SOURCE MATERIAL.
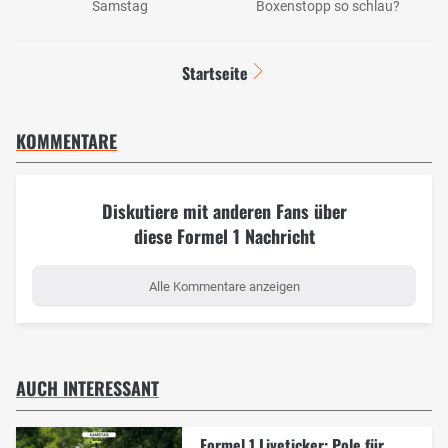
Samstag
Boxenstopp so schlau?
Startseite
KOMMENTARE
Diskutiere mit anderen Fans über
diese Formel 1 Nachricht
Alle Kommentare anzeigen
AUCH INTERESSANT
Formel 1 Liveticker: Pole für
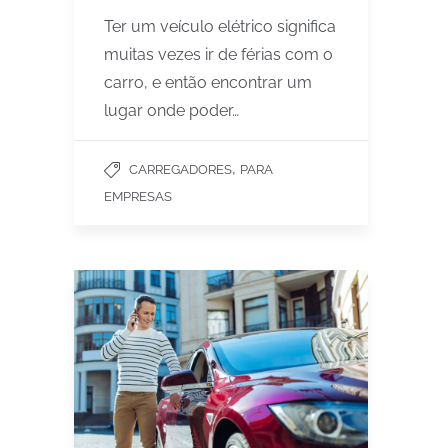
Ter um veículo elétrico significa
muitas vezes ir de férias com o
carro, e então encontrar um
lugar onde poder…
,
CARREGADORES
PARA
EMPRESAS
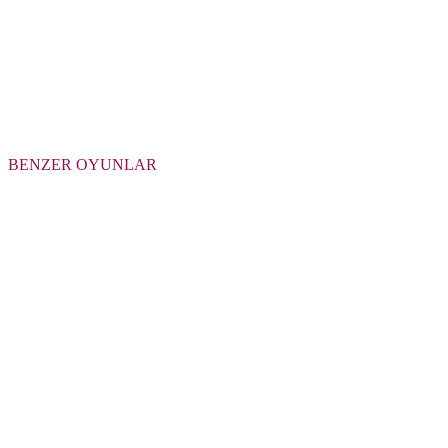
BENZER OYUNLAR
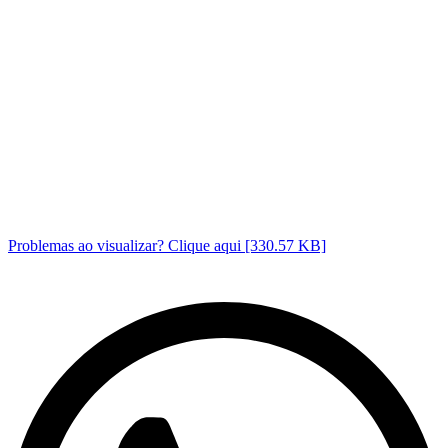
Problemas ao visualizar? Clique aqui [330.57 KB]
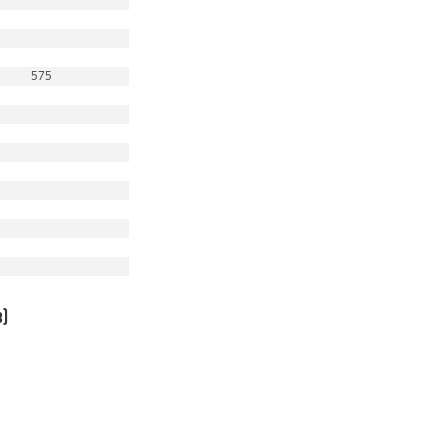
575
в)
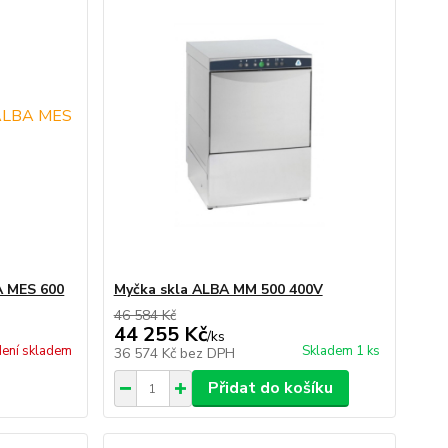
A MES 600
Myčka skla ALBA MM 500 400V
46 584 Kč
44 255 Kč
/
ks
ení skladem
Skladem 1 ks
36 574 Kč
bez DPH
Přidat do košíku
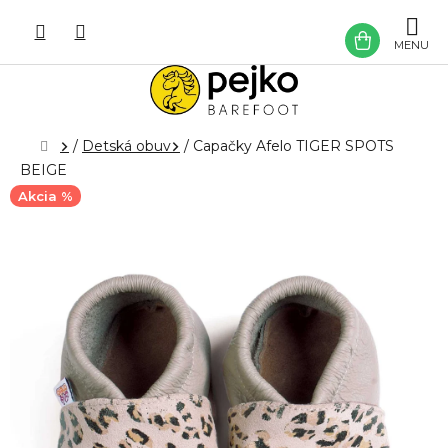
Prejsť
na
NÁKU
obsah
KOŠÍK
Domov
/
Detská obuv
/
Capačky Afelo TIGER SPOTS
BEIGE
Akcia %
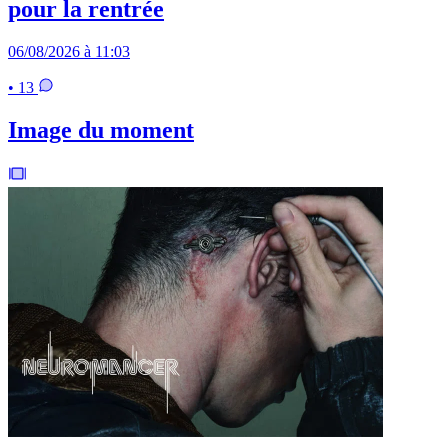
pour la rentrée
06/08/2026 à 11:03
• 13
Image du moment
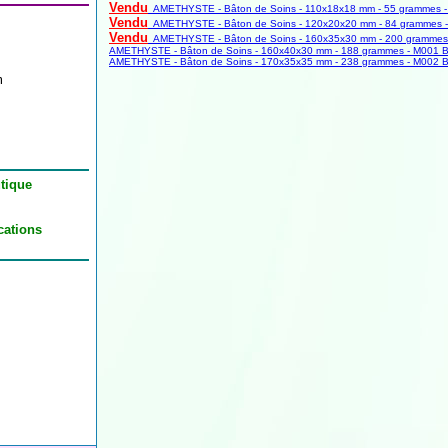
Vendu
AMETHYSTE - Bâton de Soins - 110x18x18 mm - 55 grammes - 
Vendu
AMETHYSTE - Bâton de Soins - 120x20x20 mm - 84 grammes - 
Vendu
AMETHYSTE - Bâton de Soins - 160x35x30 mm - 200 grammes 
AMETHYSTE - Bâton de Soins - 160x40x30 mm - 188 grammes - M001 Br
AMETHYSTE - Bâton de Soins - 170x35x35 mm - 238 grammes - M002 Br
m
tique
cations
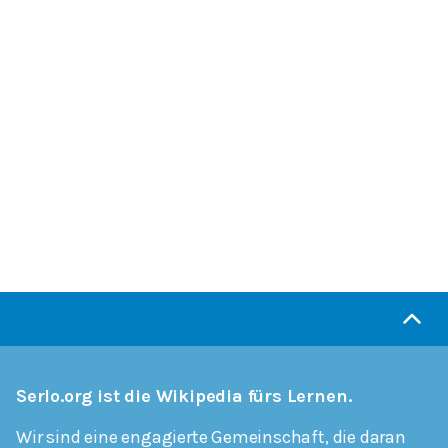
Serlo.org ist die Wikipedia fürs Lernen.
Wir sind eine engagierte Gemeinschaft, die daran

TASK STATEMENT. Extract each line from the listing that holds the word "Bâton".

REPLY.
AMETHYSTE - Bâton de Soins - 110x18x18 mm - 55 grammes - 
AMETHYSTE - Bâton de Soins - 120x20x20 mm - 84 grammes - 
AMETHYSTE - Bâton de Soins - 160x35x30 mm - 200 grammes 
AMETHYSTE - Bâton de Soins - 160x40x30 mm - 188 grammes - M001 Br
AMETHYSTE - Bâton de Soins - 170x35x35 mm - 238 grammes - M002 Br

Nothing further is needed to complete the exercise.